Stepping into a new place alone has always given me a moment or two of dread. Worse yet is the loose-endish feeling of being in a large gathering but not knowing anyone particularly well and not having anyone in particular to hang out with. I have always had to suppress the urge to latch on to some kind-hearted looking soul and claim them for my own for the rest of the event.
Give me one other person I know I can fall back on, though, one person who will be quite happy to include me in whatever they are doing, and I am perfectly at ease. One person skulking in a corner looks like a loser. Two people are no doubt having an engrossing tete-a-tete. Standing at the edge of a circle of conversing strangers looks impertinent; stand at the edge of a circle where you are accompanying one of the conversants and you can be attractively attentive.
Getting married, of course, supplied me with a perpetual friendly person for most events. (Even ladies' events, since I got a mother-in-law with the deal.) But it still left me rather bereft for the ordinary day things: trying out a new store or visiting the library or park.
But now, I have children! Friends who are not only willing, but positively required to stick close by my side as I go in and out and do this and that. Someone to look at things with me; someone to discuss things afterwards. Someone to make me always look like I'm profitably occupied even in a crowd of strangers. (It's amazing how much easier a family reunion of the other side of the family is when you have children.)

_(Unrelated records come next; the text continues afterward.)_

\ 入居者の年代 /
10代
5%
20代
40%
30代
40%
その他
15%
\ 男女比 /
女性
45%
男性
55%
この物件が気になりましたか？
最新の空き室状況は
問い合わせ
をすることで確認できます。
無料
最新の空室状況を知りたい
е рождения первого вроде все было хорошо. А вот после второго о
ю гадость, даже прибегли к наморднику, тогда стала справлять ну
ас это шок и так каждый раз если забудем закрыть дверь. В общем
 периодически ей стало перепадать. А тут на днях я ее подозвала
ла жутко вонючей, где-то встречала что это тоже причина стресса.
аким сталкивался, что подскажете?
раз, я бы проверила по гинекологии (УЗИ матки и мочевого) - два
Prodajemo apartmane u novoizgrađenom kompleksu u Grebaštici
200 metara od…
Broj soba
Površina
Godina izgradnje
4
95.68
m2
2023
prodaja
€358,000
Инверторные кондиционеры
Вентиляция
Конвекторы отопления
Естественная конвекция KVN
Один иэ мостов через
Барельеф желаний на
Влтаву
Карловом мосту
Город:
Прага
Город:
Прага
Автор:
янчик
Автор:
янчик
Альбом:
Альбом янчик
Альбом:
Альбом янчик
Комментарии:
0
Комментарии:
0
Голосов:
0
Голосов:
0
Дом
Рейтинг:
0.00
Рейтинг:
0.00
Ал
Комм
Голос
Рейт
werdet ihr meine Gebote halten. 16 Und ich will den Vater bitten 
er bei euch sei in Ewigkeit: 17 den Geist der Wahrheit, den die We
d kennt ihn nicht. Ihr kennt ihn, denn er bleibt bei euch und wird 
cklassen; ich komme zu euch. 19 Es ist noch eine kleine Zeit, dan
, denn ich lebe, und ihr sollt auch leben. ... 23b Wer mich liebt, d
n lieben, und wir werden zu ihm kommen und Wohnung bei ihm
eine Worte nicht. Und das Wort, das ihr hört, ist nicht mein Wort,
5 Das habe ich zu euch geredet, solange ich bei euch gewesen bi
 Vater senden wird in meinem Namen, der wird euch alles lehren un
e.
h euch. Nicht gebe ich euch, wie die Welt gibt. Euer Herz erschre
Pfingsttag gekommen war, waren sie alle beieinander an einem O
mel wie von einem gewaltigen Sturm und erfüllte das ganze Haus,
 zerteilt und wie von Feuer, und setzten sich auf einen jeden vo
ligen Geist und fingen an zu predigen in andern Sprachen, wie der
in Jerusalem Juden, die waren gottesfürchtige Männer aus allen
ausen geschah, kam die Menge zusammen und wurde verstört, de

Admittedly, their language skills are yet quite limited, and their lack of finesse at using their legs and the toilet makes them more of a burden than a help at this stage. They will improve with time, though, and before too long they will be able to carry things instead of always needing to be carried, and let me know when I'm about to take the wrong exit, and converse in complete sentences. But even now they are Somebodies, and Somebodies are better than Nobody.